La escuela vasca ante el fin de ETA

Unamuno escribió que «a veces el silencio es la peor mentira». Desde el instante en que ETA anunció el cese de la violencia, artículos, editoriales y tuits inundaban espacio y ciberespacio mostrando sentimientos encontrados de euforia, satisfacción, alivio y cautela. En los días posteriores leímos declaraciones institucionales, pensamos con las reflexiones de politólogos y lloramos con las lágrimas de amenazados que sienten, por fin, más próximo el final de la pesadilla.

Pero en este momento surgen complicados interrogantes: ¿ahora, qué? ¿Cómo lo hacemos? Llevamos tiempo diciendo que es necesario ser capaces de construir un relato de lo pasado firme, coherente, no basado en la venganza pero justo y solidario con el dolor sufrido, para poder construir una comunidad plural y solidaria. Y aquí es donde la escuela vasca debe jugar un papel protagonista.

Una escuela -obviando honrosas excepciones- que deberá preguntarse por qué miró durante tantos años hacia el lado oscuro cuando a la hora de formar en valores humanos se cruzaba el discurso contaminante de ETA. ¡Cuántas veces hemos acudido al silencio cómplice! («¡No hablar de política en clase!»).

Es difícil sustraerse a esa mayoría envalentonada que socialmente copaba cualquier discrepancia con sus argumentos ideológicos particulares, hábilmente expuestos con el apoyo encubierto -o no- de la violencia. No hemos sido capaces de expresar el sentimiento vasco más que desde una visión nacionalista, legítima pero parcial. Nos han faltado fuerzas para mostrar públicamente otras formas de sentirse vasco más allá de la oficialmente consignada. En los centros educativos ha sobrevolado el silencio en demasiadas ocasiones.

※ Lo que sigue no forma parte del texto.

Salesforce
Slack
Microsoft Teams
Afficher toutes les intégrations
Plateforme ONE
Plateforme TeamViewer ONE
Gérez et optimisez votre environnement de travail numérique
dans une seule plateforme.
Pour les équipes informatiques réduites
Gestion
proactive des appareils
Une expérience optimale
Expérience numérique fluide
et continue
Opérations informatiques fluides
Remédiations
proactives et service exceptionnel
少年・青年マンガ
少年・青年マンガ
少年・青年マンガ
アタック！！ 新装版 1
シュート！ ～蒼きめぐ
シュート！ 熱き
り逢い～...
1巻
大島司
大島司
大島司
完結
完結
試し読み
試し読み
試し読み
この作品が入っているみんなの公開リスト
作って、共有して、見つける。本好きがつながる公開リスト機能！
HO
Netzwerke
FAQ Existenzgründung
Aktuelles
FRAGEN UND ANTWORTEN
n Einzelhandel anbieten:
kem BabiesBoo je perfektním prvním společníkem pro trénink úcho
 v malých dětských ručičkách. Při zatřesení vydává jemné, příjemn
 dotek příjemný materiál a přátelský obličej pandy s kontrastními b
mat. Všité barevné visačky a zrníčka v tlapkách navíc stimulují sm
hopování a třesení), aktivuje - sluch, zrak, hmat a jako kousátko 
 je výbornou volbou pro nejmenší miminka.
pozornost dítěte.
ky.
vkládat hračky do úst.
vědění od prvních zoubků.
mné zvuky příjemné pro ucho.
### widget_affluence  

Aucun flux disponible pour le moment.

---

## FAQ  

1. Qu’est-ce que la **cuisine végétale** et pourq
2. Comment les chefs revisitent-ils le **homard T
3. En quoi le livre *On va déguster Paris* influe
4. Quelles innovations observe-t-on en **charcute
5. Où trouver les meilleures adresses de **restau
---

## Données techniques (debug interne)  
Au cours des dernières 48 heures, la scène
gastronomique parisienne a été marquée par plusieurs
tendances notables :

En nuestra descarga, se puede argumentar que nada ha hecho la escuela distinto de su sociedad vasca, de la que es fiel reflejo. Sin embargo, no podemos aceptarlo como atenuante, cuando los profesionales educativos tenemos a gala actuar como abanderados de los cambios, como rebeldes contra las imposiciones y el pensamiento único para fortalecer la actitud crítica. Es justo señalar en este punto que algunos educadores han mostrado en esos años de mirada aviesa su capacidad para inculcar valores democráticos y denunciar la vulneración de derechos humanos básicos. Y lo han hecho en circunstancias adversas, venciendo obstáculos, insultos e indiferencias. El mantenimiento de esa actitud valiente les ha supuesto desprecio, extrañamiento involuntario, escoltas… Siempre tendrán mi admiración.

Ahora la sociedad en su conjunto debe intervenir, asumiendo que ha llegado el momento de exigir responsabilidades. Y en este caso se trata de debatir sobre la formación de las nuevas generaciones en asuntos tan trascendentes como el respeto al diferente y la defensa de los valores democráticos: frente a la extorsión y la violencia, la sociedad debe insuflar energía suficiente a las instituciones con que se ha dotado, y entre ellas, a la propia escuela.

Por eso, ante la pregunta del «¿qué hacer?» la escuela vasca debe asumir el protagonismo social que le corresponde: ¡Hablar! ¡Basta ya de silencios! Hay que actuar antes de que las nuevas generaciones decidan priorizar otras señas de identidad (la insolidaridad, la falta de escrúpulos, el dinero fácil) y den al traste con los valores que siempre debieron defenderse.

Las sociedades -y la vasca no es una excepción- necesitan de gestos aprendidos, cultivados por la enseñanza para que el ser humano pueda vivir junto a su vecino. No va a ser fácil; nos va a exigir firmeza en la recuperación de espacios públicos que habíamos cedido. Hemos de acostumbrarnos a pensar que nunca más nada ni nadie será dueño de nuestra palabra. No le demos la razón al viejo Unamuno.

Por Pablo García de Vicuña, Secretario general de CCOO Irakaskuntza.